How to complete this task:
From the records below, copy every line that contains the word "niedrig".

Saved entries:
——————————
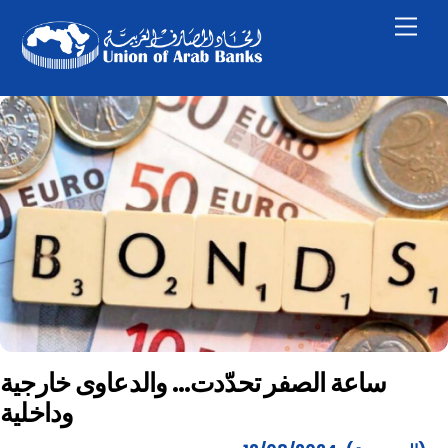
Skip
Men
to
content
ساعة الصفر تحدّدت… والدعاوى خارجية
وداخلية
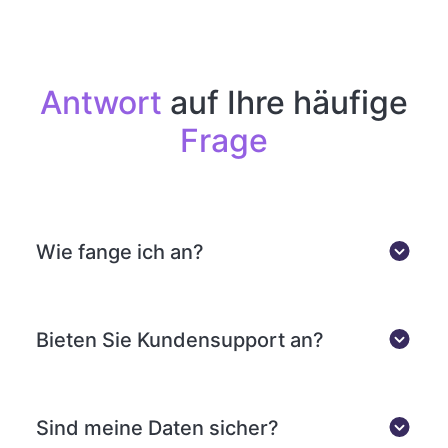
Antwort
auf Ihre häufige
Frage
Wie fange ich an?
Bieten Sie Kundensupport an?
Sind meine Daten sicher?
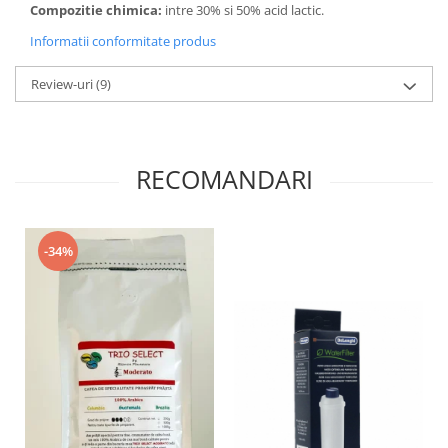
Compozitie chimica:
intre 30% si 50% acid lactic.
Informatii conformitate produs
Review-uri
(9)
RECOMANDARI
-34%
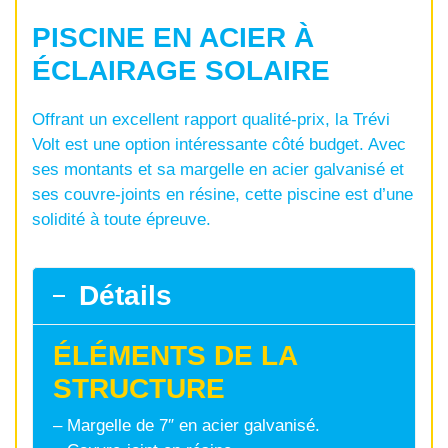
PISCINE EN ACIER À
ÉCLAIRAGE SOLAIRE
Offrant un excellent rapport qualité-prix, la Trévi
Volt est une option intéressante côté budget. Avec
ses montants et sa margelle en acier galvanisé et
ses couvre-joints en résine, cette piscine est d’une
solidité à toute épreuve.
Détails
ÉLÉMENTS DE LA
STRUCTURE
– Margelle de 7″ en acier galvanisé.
——————————
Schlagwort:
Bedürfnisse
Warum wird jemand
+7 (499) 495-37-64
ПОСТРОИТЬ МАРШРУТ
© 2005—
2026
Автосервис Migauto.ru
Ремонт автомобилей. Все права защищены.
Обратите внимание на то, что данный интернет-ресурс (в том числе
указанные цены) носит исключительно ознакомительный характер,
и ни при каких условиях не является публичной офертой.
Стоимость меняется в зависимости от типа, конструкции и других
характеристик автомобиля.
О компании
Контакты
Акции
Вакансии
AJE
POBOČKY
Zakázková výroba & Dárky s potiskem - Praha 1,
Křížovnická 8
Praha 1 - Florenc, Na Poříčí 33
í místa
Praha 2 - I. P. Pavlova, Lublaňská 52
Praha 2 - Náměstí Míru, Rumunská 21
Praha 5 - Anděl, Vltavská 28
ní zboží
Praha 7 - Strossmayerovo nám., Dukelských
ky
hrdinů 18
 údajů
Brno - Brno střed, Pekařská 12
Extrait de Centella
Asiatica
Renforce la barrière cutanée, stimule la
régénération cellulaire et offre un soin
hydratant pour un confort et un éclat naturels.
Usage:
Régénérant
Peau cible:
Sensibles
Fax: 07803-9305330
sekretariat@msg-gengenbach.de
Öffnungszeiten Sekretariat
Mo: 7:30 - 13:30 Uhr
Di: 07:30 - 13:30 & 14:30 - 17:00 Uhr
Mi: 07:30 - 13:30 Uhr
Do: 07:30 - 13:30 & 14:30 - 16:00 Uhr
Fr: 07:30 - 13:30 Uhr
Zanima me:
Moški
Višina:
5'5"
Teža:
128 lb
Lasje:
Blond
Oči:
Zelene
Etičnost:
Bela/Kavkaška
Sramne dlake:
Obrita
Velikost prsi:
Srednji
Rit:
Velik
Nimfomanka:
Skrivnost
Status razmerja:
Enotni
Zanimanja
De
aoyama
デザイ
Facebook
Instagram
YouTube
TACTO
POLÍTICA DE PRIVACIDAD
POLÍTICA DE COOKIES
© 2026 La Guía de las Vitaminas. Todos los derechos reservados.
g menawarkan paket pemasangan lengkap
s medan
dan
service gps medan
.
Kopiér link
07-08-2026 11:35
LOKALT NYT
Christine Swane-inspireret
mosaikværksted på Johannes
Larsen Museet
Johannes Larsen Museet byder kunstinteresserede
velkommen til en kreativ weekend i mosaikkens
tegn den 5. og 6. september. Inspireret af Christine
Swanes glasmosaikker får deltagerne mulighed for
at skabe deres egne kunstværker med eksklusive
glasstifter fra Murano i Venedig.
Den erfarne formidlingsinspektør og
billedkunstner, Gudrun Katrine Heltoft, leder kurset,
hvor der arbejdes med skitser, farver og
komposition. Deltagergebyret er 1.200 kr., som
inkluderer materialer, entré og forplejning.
——————————
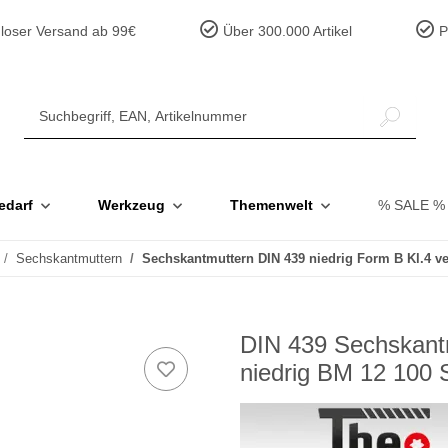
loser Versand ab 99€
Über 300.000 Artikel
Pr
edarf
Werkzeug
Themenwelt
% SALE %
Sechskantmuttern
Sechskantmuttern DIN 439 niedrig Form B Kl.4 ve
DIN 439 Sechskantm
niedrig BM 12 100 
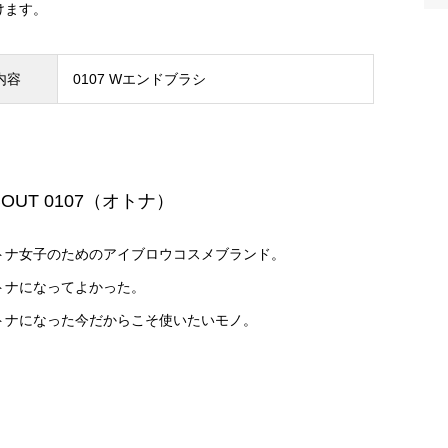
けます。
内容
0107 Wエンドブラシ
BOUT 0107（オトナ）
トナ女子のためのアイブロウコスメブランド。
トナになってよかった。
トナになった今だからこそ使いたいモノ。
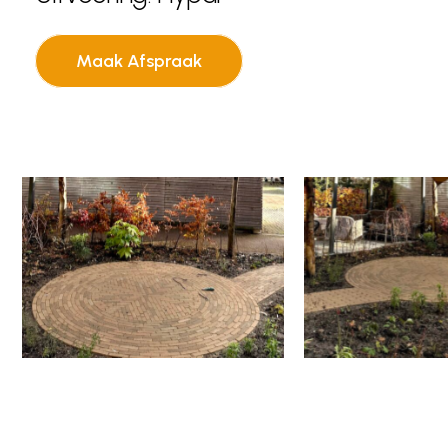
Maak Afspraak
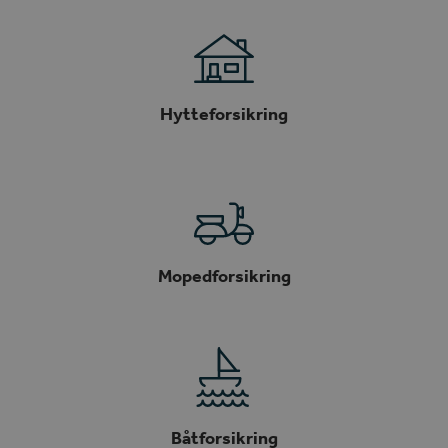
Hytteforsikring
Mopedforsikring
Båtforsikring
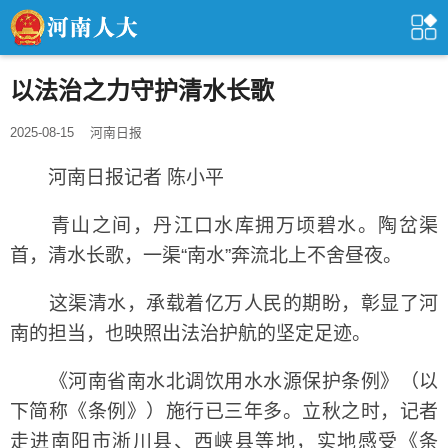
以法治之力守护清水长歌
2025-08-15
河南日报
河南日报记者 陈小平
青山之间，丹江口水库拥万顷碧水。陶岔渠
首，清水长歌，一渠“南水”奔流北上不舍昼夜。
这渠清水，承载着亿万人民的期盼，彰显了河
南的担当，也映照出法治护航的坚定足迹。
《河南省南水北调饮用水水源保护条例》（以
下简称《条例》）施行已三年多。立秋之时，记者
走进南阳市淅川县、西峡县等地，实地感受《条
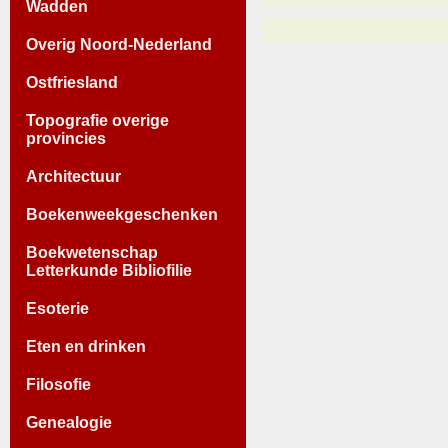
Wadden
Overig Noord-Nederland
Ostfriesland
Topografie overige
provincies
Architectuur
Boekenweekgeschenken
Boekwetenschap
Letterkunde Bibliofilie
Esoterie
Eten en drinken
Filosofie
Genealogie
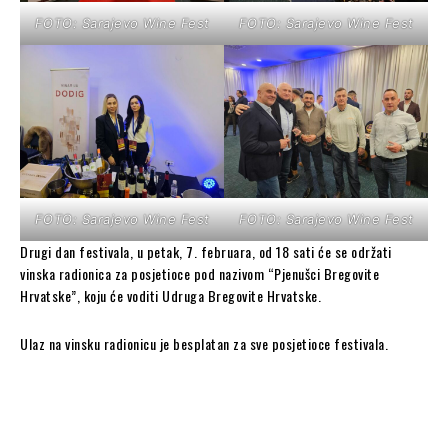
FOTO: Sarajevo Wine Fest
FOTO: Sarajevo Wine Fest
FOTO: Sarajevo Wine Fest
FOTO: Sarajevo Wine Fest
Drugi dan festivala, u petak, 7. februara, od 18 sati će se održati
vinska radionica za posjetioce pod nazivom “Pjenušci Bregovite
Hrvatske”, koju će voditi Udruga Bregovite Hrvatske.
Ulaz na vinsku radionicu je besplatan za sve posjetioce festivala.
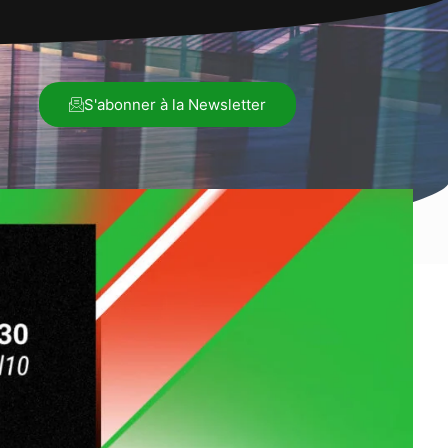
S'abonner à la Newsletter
——————————
Completed exercise:
Sechskantmuttern DIN 439 niedrig Form B Kl.4 ve
niedrig BM 12 100 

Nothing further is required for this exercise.